◆ INSTRUCTIONS FOR THE TASK ◆
Exact retyping of the data: please keep every word and drop each picture.

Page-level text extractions

..........

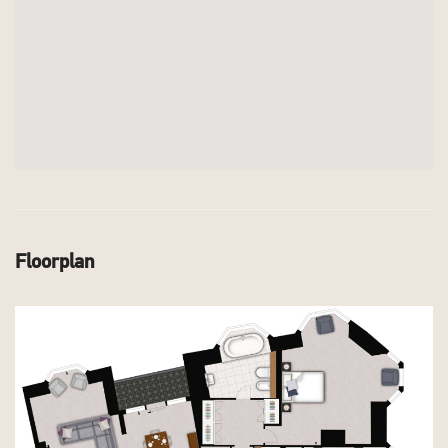
Floorplan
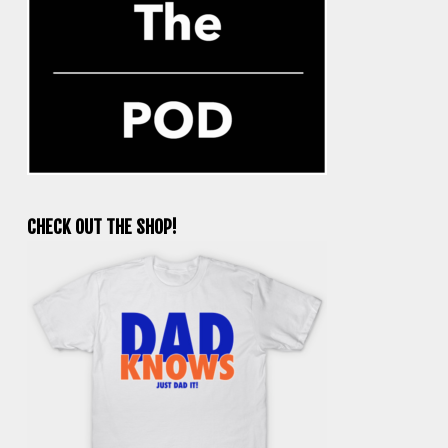
CHECK OUT THE SHOP!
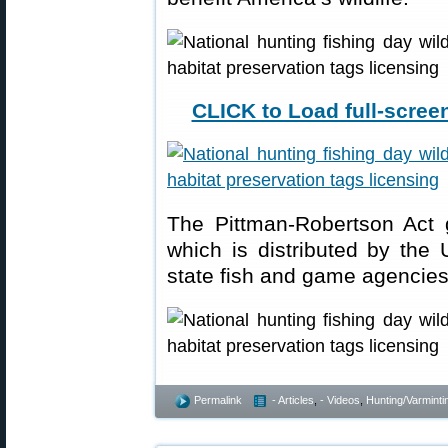
CLICK to Load full-screen
The Pittman-Robertson Act g
which is distributed by the 
state fish and game agencie
Permalink
- Articles
,
- Videos
,
Hunting/Varminti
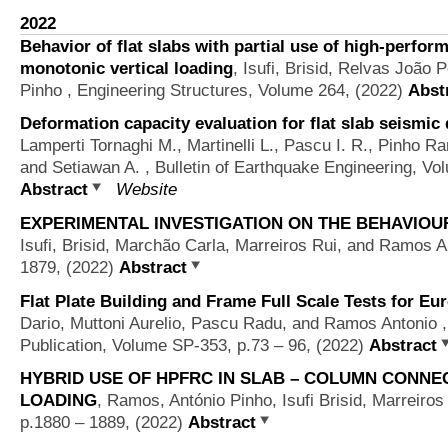
2022
Behavior of flat slabs with partial use of high-perfor
monotonic vertical loading
,
Isufi, Brisid, Relvas João
Pinho
, Engineering Structures, Volume 264, (2022)
Abst
Deformation capacity evaluation for flat slab seismic
Lamperti Tornaghi M., Martinelli L., Pascu I. R., Pinho Ra
and Setiawan A.
, Bulletin of Earthquake Engineering, Vo
Abstract
Website
EXPERIMENTAL INVESTIGATION ON THE BEHAVIOU
Isufi, Brisid, Marchão Carla, Marreiros Rui, and Ramos A
1879, (2022)
Abstract
Flat Plate Building and Frame Full Scale Tests for E
Dario, Muttoni Aurelio, Pascu Radu, and Ramos Antonio
,
Publication, Volume SP-353, p.73 – 96, (2022)
Abstract
HYBRID USE OF HPFRC IN SLAB – COLUMN CONNE
LOADING
,
Ramos, António Pinho, Isufi Brisid, Marreiro
p.1880 – 1889, (2022)
Abstract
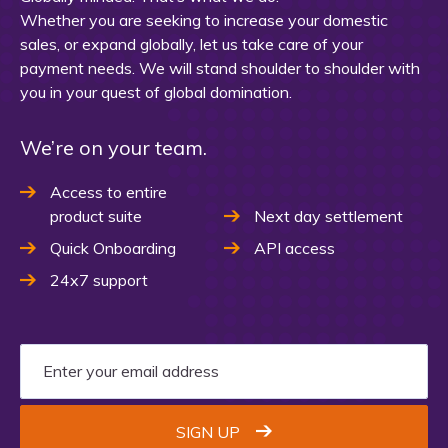
Whether you are seeking to increase your domestic
sales, or expand globally, let us take care of your
payment needs. We will stand shoulder to shoulder with
you in your quest of global domination.
We’re on your team.
Access to entire
product suite
Next day settlement
Quick Onboarding
API access
24x7 support
SIGN UP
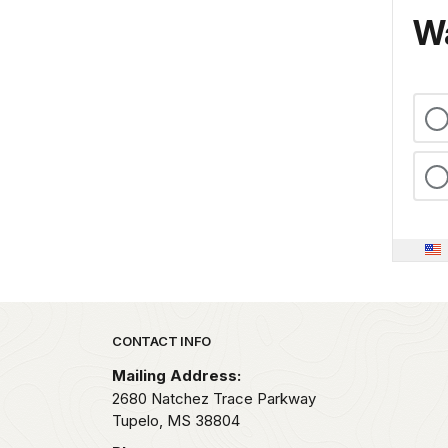
Wa
Park footer
CONTACT INFO
Mailing Address:
2680 Natchez Trace Parkway
Tupelo,
MS
38804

..........

◆ PROBLEM SOLUTION ◆
Floorplan
CHECK OUT THE SHOP!
CLICK to Load full-screen
The Pittman-Robertson Act g
which is distributed by the 
state fish and game agencie
Permalink
- Articles
,
- Videos
,
Hunting/Varminti
2022
Behavior of flat slabs with partial use of high-perfor
monotonic vertical loading
,
Isufi, Brisid, Relvas João
Pinho
, Engineering Structures, Volume 264, (2022)
Abst
Deformation capacity evaluation for flat slab seismic
Lamperti Tornaghi M., Martinelli L., Pascu I. R., Pinho Ra
and Setiawan A.
, Bulletin of Earthquake Engineering, Vo
Abstract
Website
EXPERIMENTAL INVESTIGATION ON THE BEHAVIOU
Isufi, Brisid, Marchão Carla, Marreiros Rui, and Ramos A
1879, (2022)
Abstract
Flat Plate Building and Frame Full Scale Tests for E
Dario, Muttoni Aurelio, Pascu Radu, and Ramos Antonio
,
Publication, Volume SP-353, p.73 – 96, (2022)
Abstract
HYBRID USE OF HPFRC IN SLAB – COLUMN CONNE
LOADING
,
Ramos, António Pinho, Isufi Brisid, Marreiro
p.1880 – 1889, (2022)
Abstract
Whether you are seeking to increase your domestic
sales, or expand globally, let us take care of your
payment needs. We will stand shoulder to shoulder with
you in your quest of global domination.
We’re on your team.
Access to entire
product suite
Next day settlement
Quick Onboarding
API access
24x7 support
SIGN UP
Wa
Park footer
CONTACT INFO
Mailing Address:
2680 Natchez Trace Parkway
Tupelo,
MS
38804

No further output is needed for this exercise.